Editor’s note: This is the first in a series of posts discussing all of the various secondary containment solutions available, subsequent tradeoffs and/or maintenance associated with each, and how C.I.Agent Solutions offerings can enhance the different containment systems.
Utilities have many options for secondary containment solutions, but not all containment is created equal! You’ll find there are pros and cons with all of them. For instance, installing fiberglass composite walls around a substation or transformer may be an aesthetic solution, but their beauty comes with certain tradeoffs. According to Dan Parker, President of C.I.Agent Solutions, based on feedback he’s received from our men in the field, composite walls are often harder to install than concrete. And they’re only slightly less expensive (usually just by 10% or less). Plus, once installed, the utility workers don’t really like having to step over them all the time.
But it’s not all negatives. Composite walls are strong, corrosion resistant and lightweight, and require little maintenance. And certain utilities believe the benefits of this application outweigh the tradeoffs.
That’s where we come in, with a variety of enhancements to make sure you get the maximum benefits out of a composite wall system. We want to share three scenarios in which our solutions are used in conjunction with composite walls for complete secondary containment assurance. However, we’d only recommend one of the following three applications.
Composite Wall with C.I.Agent® Oil Filtrion Panel side wall: Bad Solution
As you can see in the picture, they’ve added C.I.Agent® Oil Filtraion panels to the left of the composite wall. This is not a solution we’d recommend. The Oil Filtration Panel specs require a water flow rate of a minimum of 3 GPM per square foot of material with one foot of head pressure. It has a UV resistance of 70%, but only when covered with clean stone. Sitting out in the sun day after day deteriorates the geotextile, decreasing its life expectancy from 200 years to 5 years. It’s just not a suitable application for Oil Filtration Panels.
Composite Wall with C.I.Agent® Oil Filtration Panel Windows: Better Solution
For this substation, C.I.Agent® Oil Filtration Panel windows were added to the bottoms of the composite walls to allow water to flow through them but remove any hydrocarbons present. These walls were placed into trenches cut into the ground and partially covered with stone. Essentially, this system design is similar to the Geomembrane Liner and Oil Filtration Panel System, just utilizing composite walls instead of a polyvinyl blanket (though there’s still the issue of having to constantly step over those darn walls sticking out of the ground). While this solution is better than the previous because the Oil Filtration Panel windows in the trench allow for the one foot of head pressure required to maintain the water flow rate of 3 GPM per square foot material, they’ll still have to rake the stone around the walls regularly to ensure UV protection.
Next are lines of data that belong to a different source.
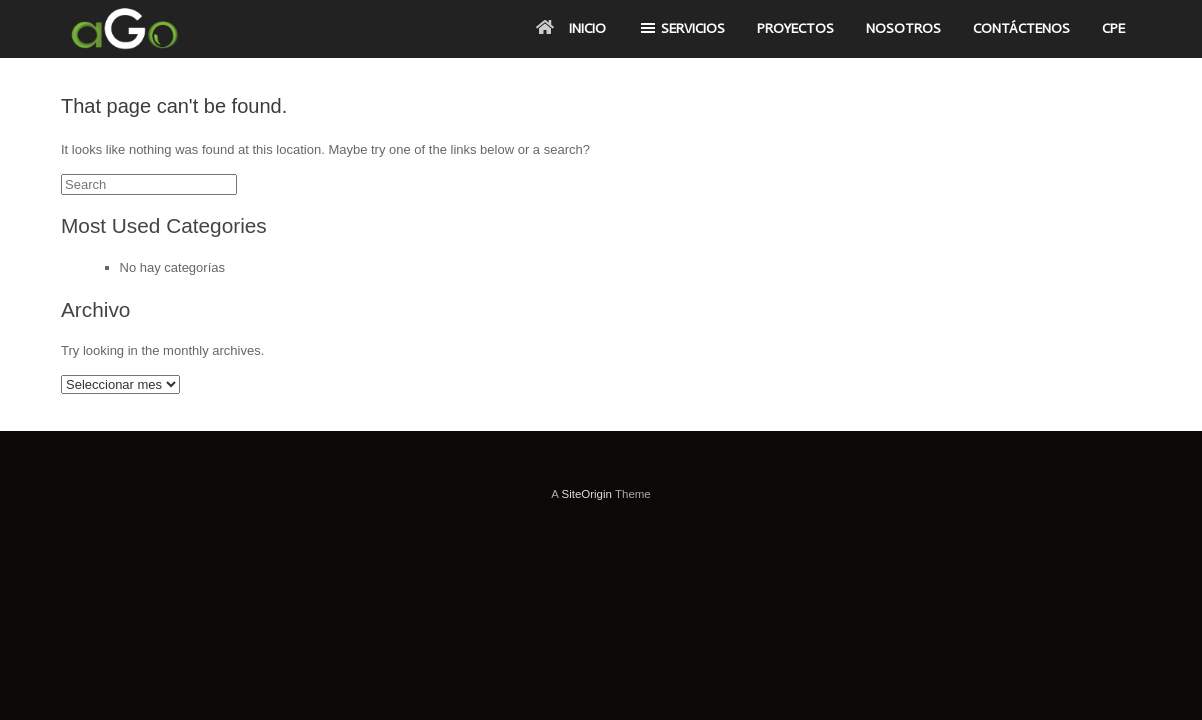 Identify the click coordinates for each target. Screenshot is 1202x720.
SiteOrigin (586, 494)
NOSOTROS (903, 28)
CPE (1113, 28)
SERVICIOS (681, 28)
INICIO (571, 28)
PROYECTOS (795, 28)
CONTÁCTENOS (1021, 28) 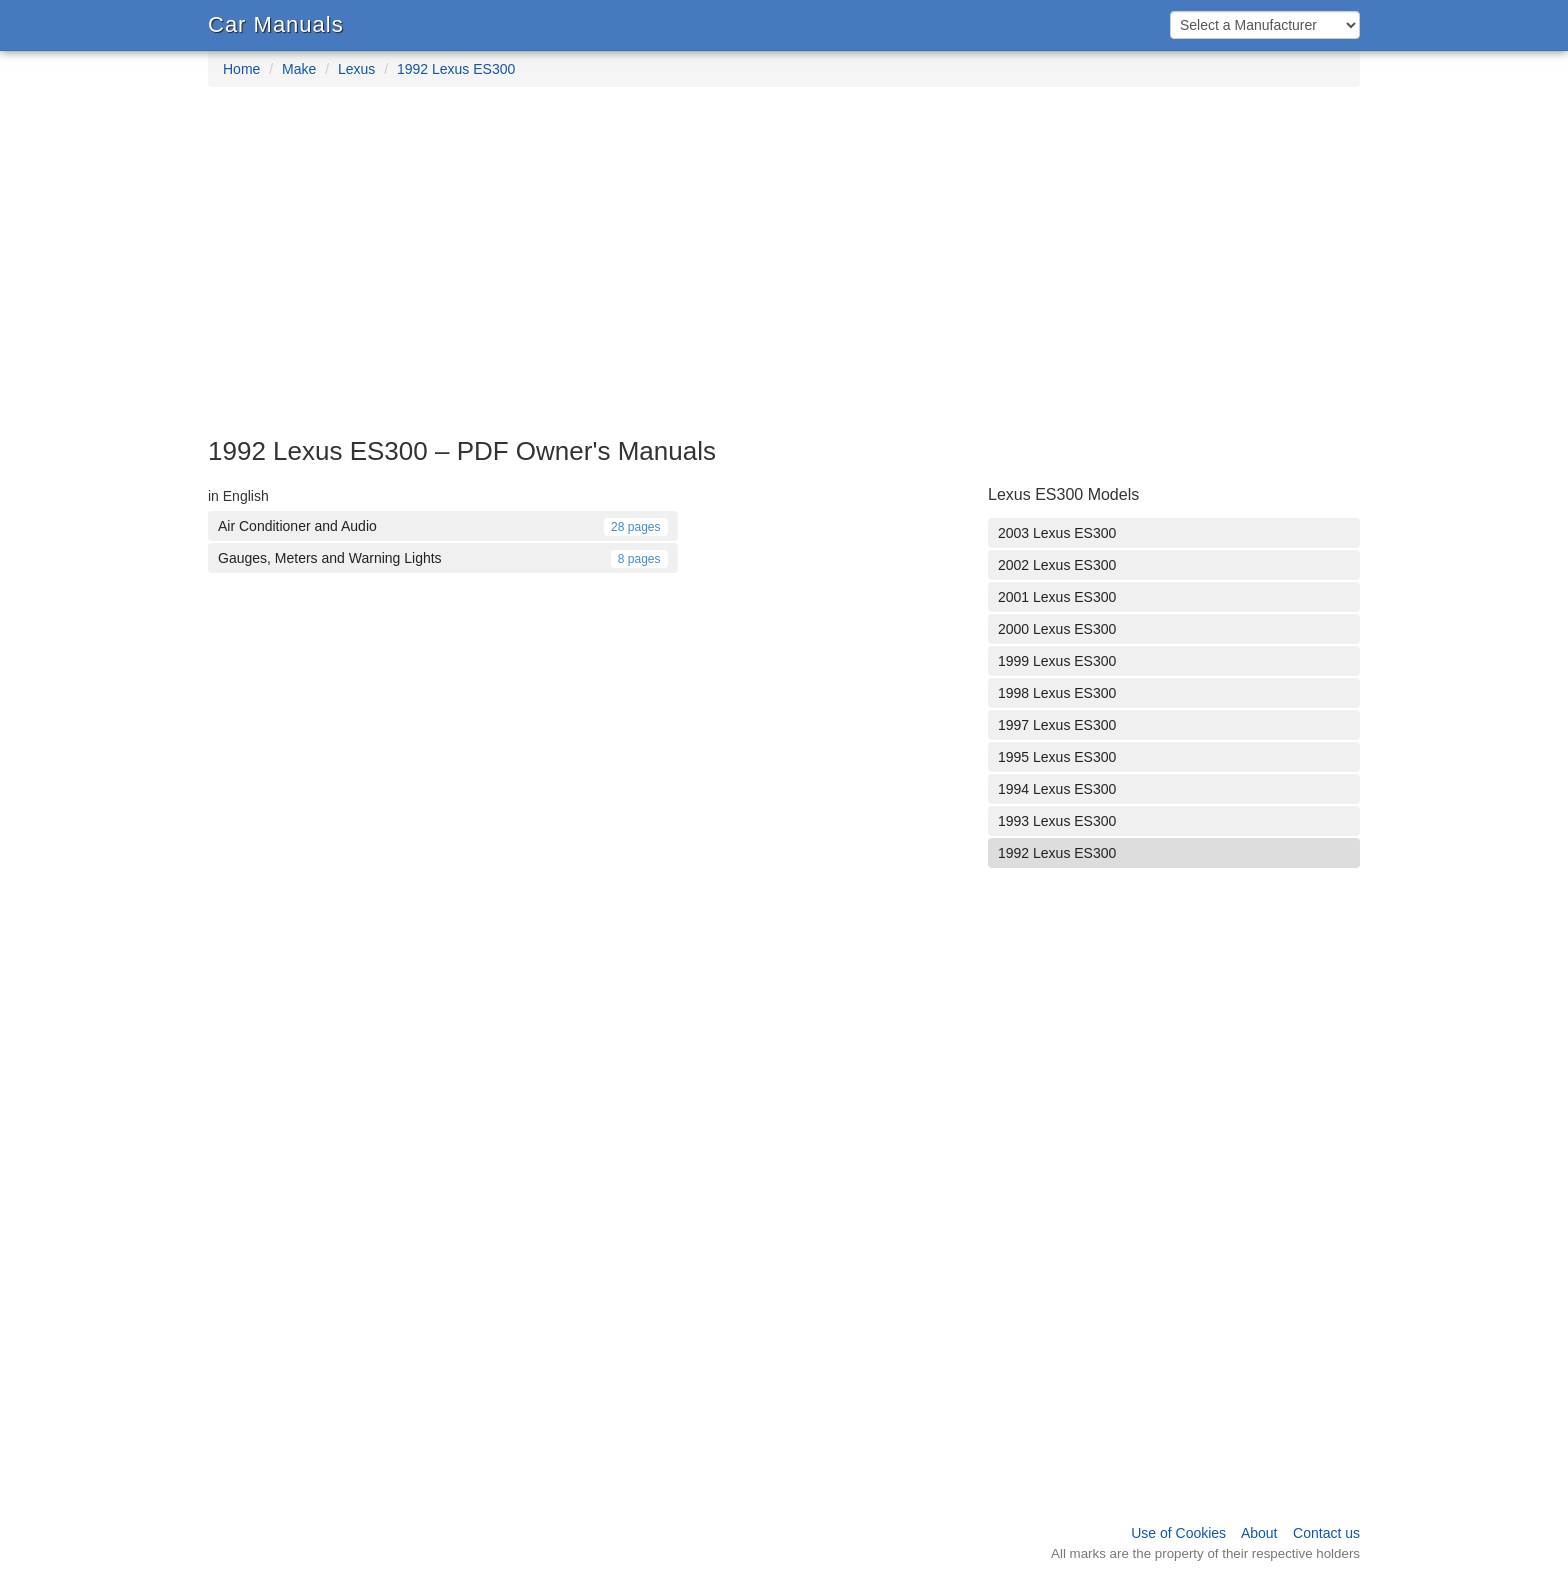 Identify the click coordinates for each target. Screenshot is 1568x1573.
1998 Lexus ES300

Composite Wall with a C.I.Agent® HFF (Oil-Stop Filter) in a Vault: Best Solution
Now here’s the perfect enhancement to complete a composite wall secondary containment system. There’s a drain in the left-hand corner of the wall that flows into a concrete vault housing an HFF. The location of the HFF in correlation to the walls provide more than a foot of head to ensure a steady water flow rate. If it detects a major oil release, the HFF automatically shuts off the flow. Not pictured is a grate that covers the vault. Even though you still have the walls protruding from the ground, this is the ideal solution when using composite walls for secondary containment.